When Selenium Component Testing Makes Sense
** Use Cases:**
- High-stakes UI components where visual regression is critical
- Stakeholder communication - screenshots are self-explanatory
- Complex interaction flows that benefit from step-by-step visual documentation
Integration with WebDriver Infrastructure
For teams already using Selenium for E2E testing, extending the same infrastructure to component testing provides consistency:
- Same browser automation patterns
- Some shared WebDriver utilities and helpers
- Consistent screenshot/video capture approaches
- Single testing technology stack
Component test-base: Playwright vs Selenium
Topic | Playwright test-base | Selenium test-base |
---|---|---|
Core library | @playwright/test + @playwright/experimental-ct-react |
selenium-webdriver (Jest/Mocha wrapper) |
Browser control | In-process Playwright browsers (chromium , firefox , webkit ) |
Remote/WebDriver sessions (Builder , By , until ) |
Startup / teardown | Handled by Playwright fixtures; no manual server code | Helpers startTestServer() / stopTestServer() spin up dev server on demand |
Global fixtures | test , page , automatic context per test |
Custom driver via getDriver() ; shared helpers |
DOM access | page.locator() , page.getByRole() , page.getByTestId() |
driver.findElement(By.css('[data-testid="…"]')) + helper wrappers |
Wait strategy | Auto-wait built in; expect(locator).toBeVisible() |
Explicit driver.wait(until.elementLocated()) for every action/assert |
Assertions | Playwright’s expect matchers |
Node assert / Jest expect |
Timeouts | Defaults ~ 30 s per Playwright | Test-suite timeout manually bumped (e.g. jest.setTimeout(60000) ) |
Artifacts | Trace viewer, video, screenshots configurable | No built-ins; screenshots would need extra code |
File naming | *.ct.playwright.test.ts(x) |
*.ct.selenium.test.ts(x) |
Dependencies | @playwright/* , Playwright CT config |
+ selenium-webdriver , ts-jest , @types/selenium-webdriver– all Playwright packages |
Typical helpers (from diff) | N/A (built into Playwright) | loadTestHarness(url) , findElementByTestId(id) , clickElementByTestId(id) , getTextByTestId(id) |
Speed / flakiness | Faster, less boilerplate, auto-waiting reduces flake | Slower, more boilerplate; explicit waits required |
Overall, the Selenium version replicates Playwright functionality but requires custom scaffolding for server control, waiting, and assertions, resulting in more verbose and potentially slower tests.

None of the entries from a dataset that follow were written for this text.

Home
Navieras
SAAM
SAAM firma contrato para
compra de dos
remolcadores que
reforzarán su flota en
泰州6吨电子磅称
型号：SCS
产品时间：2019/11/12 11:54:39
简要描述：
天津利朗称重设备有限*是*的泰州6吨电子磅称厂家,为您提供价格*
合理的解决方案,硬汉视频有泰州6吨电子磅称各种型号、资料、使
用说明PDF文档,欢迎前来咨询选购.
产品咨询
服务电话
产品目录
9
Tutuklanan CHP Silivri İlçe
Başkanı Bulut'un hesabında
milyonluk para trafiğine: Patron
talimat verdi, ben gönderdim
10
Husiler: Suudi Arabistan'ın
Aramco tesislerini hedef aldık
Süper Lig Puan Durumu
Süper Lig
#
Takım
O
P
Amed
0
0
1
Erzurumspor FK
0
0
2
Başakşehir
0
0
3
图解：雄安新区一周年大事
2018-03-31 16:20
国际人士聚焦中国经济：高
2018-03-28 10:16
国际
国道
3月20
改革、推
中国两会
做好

Serial vs parallel test execution
The testing in these blog entries was for serial execution on a single machine or vm. Parallel and distributed execution capabilities vary significantly, and are worth summarizing:
- Cypress: Limited parallel execution (Cypress Cloud/Dashboard for CI, but component tests typically run serially)

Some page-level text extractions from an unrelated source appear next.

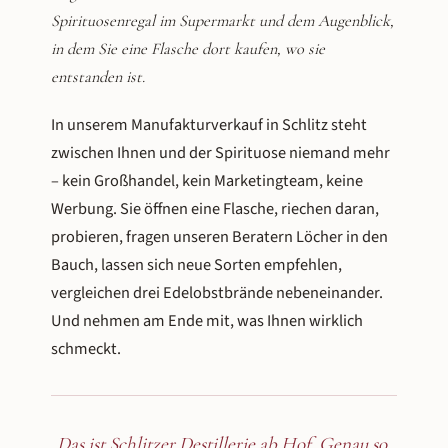
Manufakturverkauf
Spirituosenregal im Supermarkt und dem Augenblick,
direkt aus der
in dem Sie eine Flasche dort kaufen, wo sie
Brennerei
entstanden ist.
In unserem Manufakturverkauf in Schlitz steht
Über 60 Spirituosen verkosten, beraten lassen,
zwischen Ihnen und der Spirituose niemand mehr
mitnehmen – ab Hof
– kein Großhandel, kein Marketingteam, keine
Werbung. Sie öffnen eine Flasche, riechen daran,
probieren, fragen unseren Beratern Löcher in den
Bauch, lassen sich neue Sorten empfehlen,
vergleichen drei Edelobstbrände nebeneinander.
Und nehmen am Ende mit, was Ihnen wirklich
schmeckt.
Das ist Schlitzer Destillerie ab Hof. Genau so,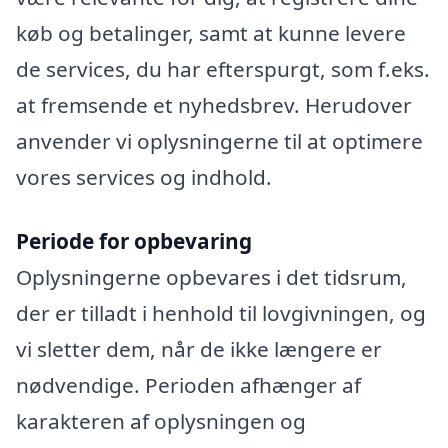
køb og betalinger, samt at kunne levere
de services, du har efterspurgt, som f.eks.
at fremsende et nyhedsbrev. Herudover
anvender vi oplysningerne til at optimere
vores services og indhold.
Periode for opbevaring
Oplysningerne opbevares i det tidsrum,
der er tilladt i henhold til lovgivningen, og
vi sletter dem, når de ikke længere er
nødvendige. Perioden afhænger af
karakteren af oplysningen og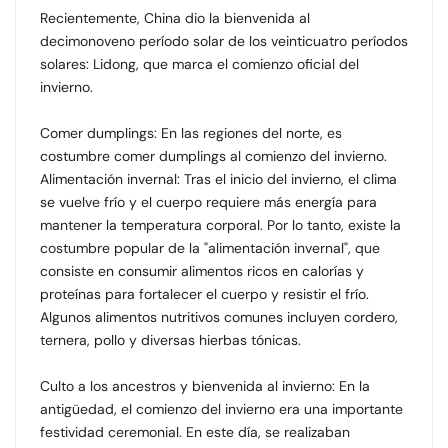
Recientemente, China dio la bienvenida al
decimonoveno período solar de los veinticuatro períodos
solares: Lidong, que marca el comienzo oficial del
invierno.
Comer dumplings: En las regiones del norte, es
costumbre comer dumplings al comienzo del invierno.
Alimentación invernal: Tras el inicio del invierno, el clima
se vuelve frío y el cuerpo requiere más energía para
mantener la temperatura corporal. Por lo tanto, existe la
costumbre popular de la "alimentación invernal", que
consiste en consumir alimentos ricos en calorías y
proteínas para fortalecer el cuerpo y resistir el frío.
Algunos alimentos nutritivos comunes incluyen cordero,
ternera, pollo y diversas hierbas tónicas.
Culto a los ancestros y bienvenida al invierno: En la
antigüedad, el comienzo del invierno era una importante
festividad ceremonial. En este día, se realizaban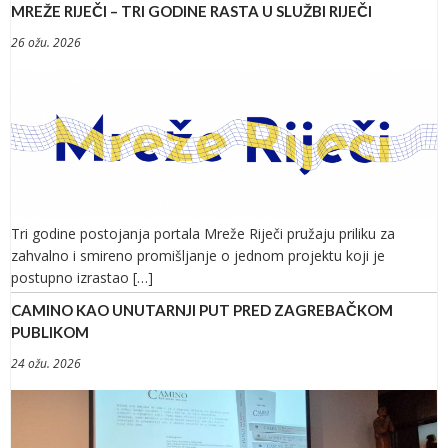
MREŽE RIJEČI – TRI GODINE RASTA U SLUŽBI RIJEČI
26 ožu. 2026
Tri godine postojanja portala Mreže Riječi pružaju priliku za
zahvalno i smireno promišljanje o jednom projektu koji je
postupno izrastao […]
CAMINO KAO UNUTARNJI PUT PRED ZAGREBAČKOM
PUBLIKOM
24 ožu. 2026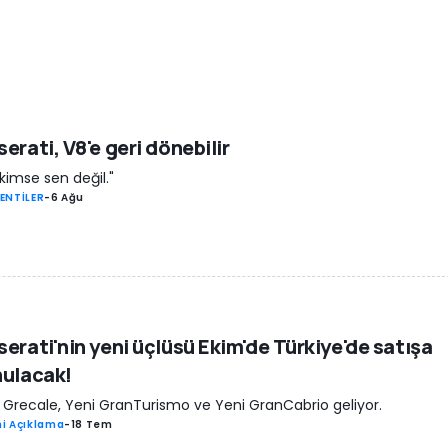
erati, V8'e geri dönebilir
 kimse sen değil."
ENTİLER
-
6 Ağu
erati'nin yeni üçlüsü Ekim'de Türkiye'de satışa
ulacak!
 Grecale, Yeni GranTurismo ve Yeni GranCabrio geliyor.
i Açıklama
-
18 Tem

- Playwright: Excellent built-in parallel execution (
--workers=4
), can distribute across multiple machines - Selenium: Superior distributed execution via Selenium Grid, supports large-scale parallel execution across browser farms. That and 10+ SaaS vendors that made commercial Selenium grids (and more).
Conclusion
Selenium component testing feel more production-like, even with testing environments. While it comes with performance trade-offs compared to Cypress or (less so) Playwright, it is still compelling test evidence for multiple browsers potentially that’s immediately understandable to stakeholders. And with parallel/distributed execution via the likes of Selenium grid and commercial services, delays on good or bad could be reduced.
The key insight is that Test Harness Component Testing works equally well across different automation frameworks, allowing teams to choose based on their specific priorities: speed (Cypress), cross-browser capabilities (Playwright), or comprehensive visual documentation and production-like environments (Selenium).